● GOAL OF THE EXERCISE: Only the lines in the entries below from the line with "به تاریخچه میانه روی و اصلاح" to the line with "anderem, welche Player in der deutschen", both included, belong in the answer, transcribed exactly and without pictures.

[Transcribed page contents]
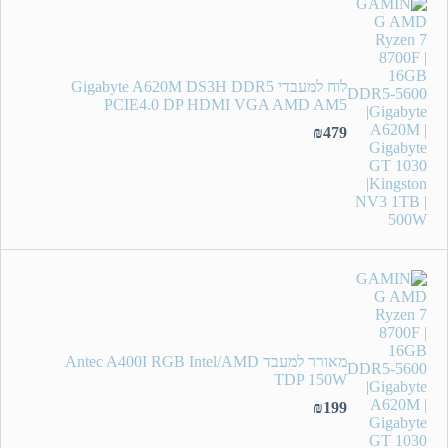
לוח למעבדי Gigabyte A620M DS3H DDR5
PCIE4.0 DP HDMI VGA AMD AM5
₪
479
מאורר למעבד Antec A400I RGB Intel/AMD
TDP 150W
₪
199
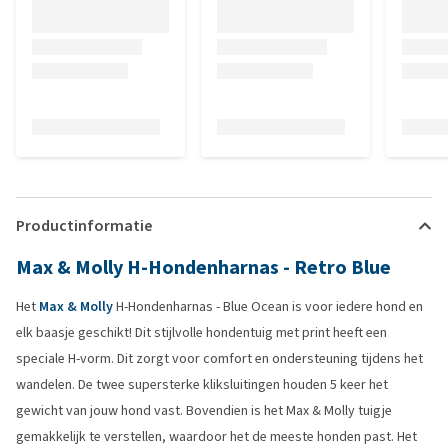
Productinformatie
Max & Molly H-Hondenharnas - Retro Blue
Het
Max & Molly
H-Hondenharnas - Blue Ocean is voor iedere hond en
elk baasje geschikt! Dit stijlvolle hondentuig met print heeft een
speciale H-vorm. Dit zorgt voor comfort en ondersteuning tijdens het
wandelen. De twee supersterke kliksluitingen houden 5 keer het
gewicht van jouw hond vast. Bovendien is het Max & Molly tuigje
gemakkelijk te verstellen, waardoor het de meeste honden past. Het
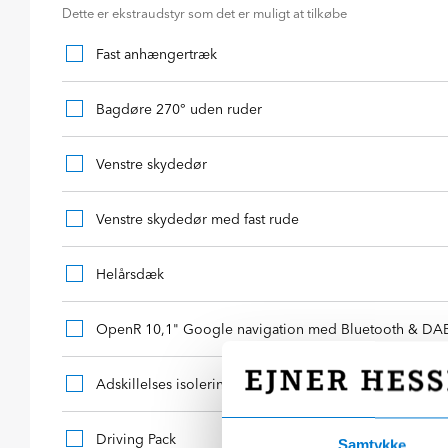
Dette er ekstraudstyr som det er muligt at tilkøbe
Fast anhængertræk
Bagdøre 270° uden ruder
Venstre skydedør
Venstre skydedør med fast rude
Helårsdæk
OpenR 10,1" Google navigation med Bluetooth & DA
Adskillelses isolering
Driving Pack
Samtykke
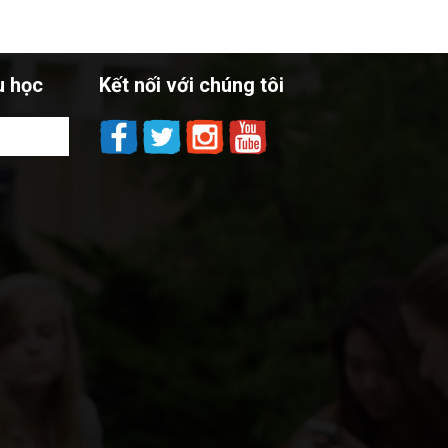
u học
Kết nối với chúng tôi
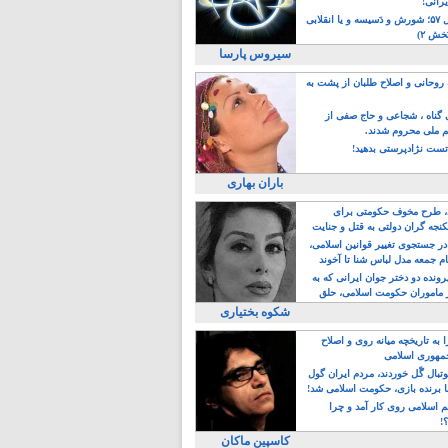
یرانی!
رویداد سال ۵۷؛ شورش و دَسیسه و یا انقلابی
خش ۲)
سیروس پارسا
روحانی و اصلاح طلبان از پشت به
ی گناه ، شجاعی و حاج صفی از
یم ملی محروم شدند.
ست نژادپرستی بدهید!
باران بهاری
طرح مخوف حکومتی برای
جه گران دولتی به قتل و جنایت
در جستجوی تغییر قوانین اسلامی،
ام جمعه مدل لباس شنا تا آخوند
مجنسگرا!
رونده دو دختر جوان ایرانی که به
 ماموران حکومت اسلامی، حلق
شکوه بختیاری
 به تاریخچه میانه روی و اصلاح
مهوری اسلامی
وتبال گًل خوردند، مردم ایران گول
ا برنده بازی، حکومت اسلامی شد!
م اسلامی روی کار آمد و چرا
؟!
کاسپین ماکان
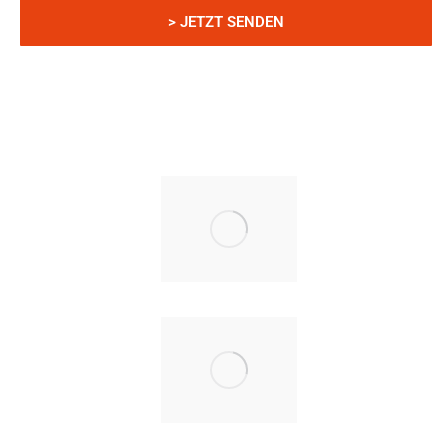
Telefon müssen Sie nicht angeben. Wäre aber sehr hilfreich
für Rückfragen.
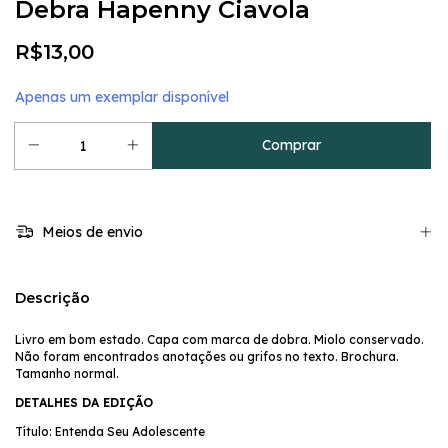
Debra Hapenny Ciavola
R$13,00
Apenas um exemplar disponível
Meios de envio
Descrição
Livro em bom estado. Capa com marca de dobra. Miolo conservado.
Não foram encontrados anotações ou grifos no texto. Brochura.
Tamanho normal.
DETALHES DA EDIÇÃO
Título: Entenda Seu Adolescente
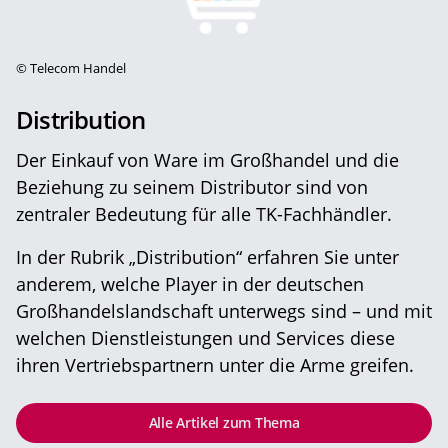
©
Telecom Handel
Distribution
Der Einkauf von Ware im Großhandel und die
Beziehung zu seinem Distributor sind von
zentraler Bedeutung für alle TK-Fachhändler.
In der Rubrik „Distribution“ erfahren Sie unter
anderem, welche Player in der deutschen
Großhandelslandschaft unterwegs sind – und mit
welchen Dienstleistungen und Services diese
ihren Vertriebspartnern unter die Arme greifen.
Alle Artikel zum Thema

● REPLY TO THE TASK:
 به تاریخچه میانه روی و اصلاح
مهوری اسلامی
وتبال گًل خوردند، مردم ایران گول
ا برنده بازی، حکومت اسلامی شد!
م اسلامی روی کار آمد و چرا
؟!
کاسپین ماکان
Telefon müssen Sie nicht angeben. Wäre aber sehr hilfreich
für Rückfragen.
Debra Hapenny Ciavola
R$13,00
Apenas um exemplar disponível
Meios de envio
Descrição
Livro em bom estado. Capa com marca de dobra. Miolo conservado.
Não foram encontrados anotações ou grifos no texto. Brochura.
Tamanho normal.
DETALHES DA EDIÇÃO
Título: Entenda Seu Adolescente
©
Telecom Handel
Distribution
Der Einkauf von Ware im Großhandel und die
Beziehung zu seinem Distributor sind von
zentraler Bedeutung für alle TK-Fachhändler.
In der Rubrik „Distribution“ erfahren Sie unter
anderem, welche Player in der deutschen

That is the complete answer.